Yolk(23)



She sighs, bumps her door open with her butt, and shuffles back inside. I hobble in after her, shoving all the frozen foods in the freezer, and leaving the fridge stuff in the cooler bags for the morning.

I take a long, hot shower, luxuriating in the water pressure, the steam, and how the tub isn’t blackened with mildew. She’s left her bedroom door ajar, so I get in beside her in the king-size bed. The sheets are cool and expansive, and I’m calmed by her steady breathing. I wake up six hours later.

“Have whatever,” she grumbles when I find her in the kitchen. June has never been a morning person. I open the fridge to finish putting away my things. The smell is so intense, it feels invasive. It has the piercing quality of ammonia. In the back there’s a jar of pickles that’s carpeted with a thick layer of fur, which I didn’t even know was a thing for brined foods. In the crisper drawer is a ballooned sack of mixed field greens that have matured into a sludge. There’s also a container from Domino’s Pizza. In New York. We live in the town with the best slices in the world and my sister is ordering Domino’s Pizza. If there were ever an indication that your sibling was unwell, it’s this.

Her uncovered bowl of mapo from last night sits front and center. Complete with stale rice and chopsticks still stuck in it. Behind it are stacks of takeout containers and a petrified slice of red velvet cake in a plastic clamshell that hasn’t been shut. It looks like a wax sculpture.

I locate eggs and check the expiration date. I pair my Hidden Valley ranch dressing with her bigger one in the fridge door. I also slot my soy sauce and fish sauce in the pantry. I love that we have two of mostly everything.

“I’ll sleep on the couch tonight,” I tell her, cracking two eggs and depositing the whites into a ramekin with a damp paper towel on top.

“What did you do with the yolks?” she asks.

I glance at her guiltily. Her face is puffy from sleep.

“I chucked them.”

June hits her trash can pedal with her foot to peer inside.

“Not the literal trash. I’m not a total monster. The sink.”

“That’s fucked up.”

I don’t tell her that what’s really fucked up is the elaborate ecosystem that’s going on in her refrigerator. Her hair’s tied in a sloppy ponytail, and I can’t believe she’s wearing the woolly blue pajamas with yellow roses that Mom gave us two Christmases ago. The temperature’s in the sixties today, but June’s favorite thing has always been to crank up her central air and wear winter clothes inside. I bite my tongue about how she can be wasteful too.

“Next time get your own eggs,” she says groggily. I don’t tell June she has sleep in her eyes, out of spite. Even though I’m the only one who has to look at the goo.

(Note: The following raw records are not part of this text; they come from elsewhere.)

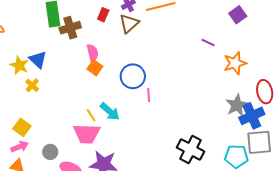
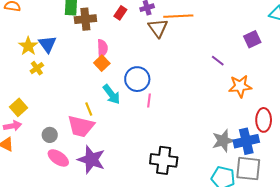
brown triangle: (129, 23) -> (158, 28), moved, turned -35
gray star: (237, 105) -> (223, 141), moved
cyan arrow: (110, 111) -> (111, 94), moved
black cross: (191, 149) -> (164, 160), moved, turned -32
gray circle: (50, 152) -> (50, 135), moved

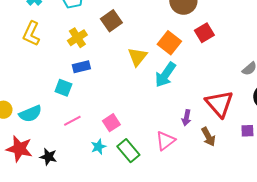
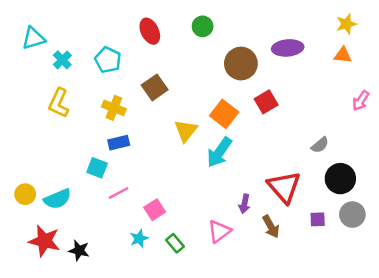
yellow cross: (77, 38) -> (114, 108), turned -36
pink line: (72, 121) -> (119, 193), moved
green rectangle: (128, 151) -> (175, 243), size x0.7

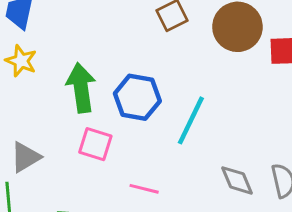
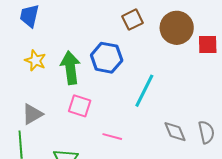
yellow star: (21, 61) -> (35, 60), moved
blue hexagon: (137, 97) -> (107, 58), moved

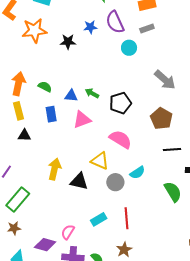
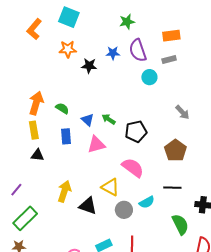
orange star: (34, 30) -> (68, 49), moved, size x0.7
gray arrow: (165, 80) -> (182, 112), size x0.7
blue triangle: (71, 96) -> (88, 120), turned 32
black line: (172, 149) -> (172, 188), moved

“Fine.” I put the eggs in the microwave silently. I can’t wait until the week is out. “You did say help yourself to whatever, though.”

Something softens in her expression.

In the hazy morning light, a corona of baby hairs dance around her face. “I got those eggs from the farmers’ market,” she says. “They’re nonconflict, organic, grass-fed eggs that cost nine bucks for a thing.”

“Jesus.” I’m genuinely taken aback. “I had no idea.”

I check the carton. They look like regular eggs. If a little hipster because the label is a tasteful line drawing of chickens. It looks like a wine label. Or a sixties animation where real shit pops off, like the farmer kills a character for food.

“Whatever,” she says, waving her hand. “Take them. I thought I should start eating better and then forgot about them.”

I look down at my shriveled breakfast. I could have kept the yolks. Pretended I was ever in my life going to make hollandaise. Or flan. “Damn, the farmers probably christened each one.”

She smiles at my stupid joke. “Are you a farmer if you have chickens? Or is that only for, I don’t know, crops? Can you be like ‘I’m a chicken farmer’?”

“Hi. I’m a ‘cow farmer.’?” I try it out and grin. “Are we stupid? Why don’t we know this? I think it’s right though.” I raise a hand. “Hi. I’m a pig farmer. See there, I feel like I’ve definitely heard of pig farmers. That’s a thing for sure.”

She starts laughing. “I don’t know why, but the ‘hi’ is the dumbest part.”

I start laughing. “Is it the ‘hi’ part or the fact that I keep waving each time?”

We both crack up. Then it dawns on me. What the eggs signify. June once told me that organic food was a scam.

“Yeah, you can stay for a few days.” She pulls out a Chinese food container from the fridge and sniffs it. “What’d the bastard do?” She pries off the metal handle of the cardboard Chinese food bucket, folds it shut, and sticks it in the microwave.

“He was just a fuckstick,” I tell the back of her head.

I study her while she watches the box spin in the microwave.

June is scared. There’s no way she’d go to the farmers’ market and get ripped off on eggs if she wasn’t.





chapter 14


“I’m going to my thing,” she announces as I’m rinsing our breakfast plates. I watch her pull her hair out from the back of her coat.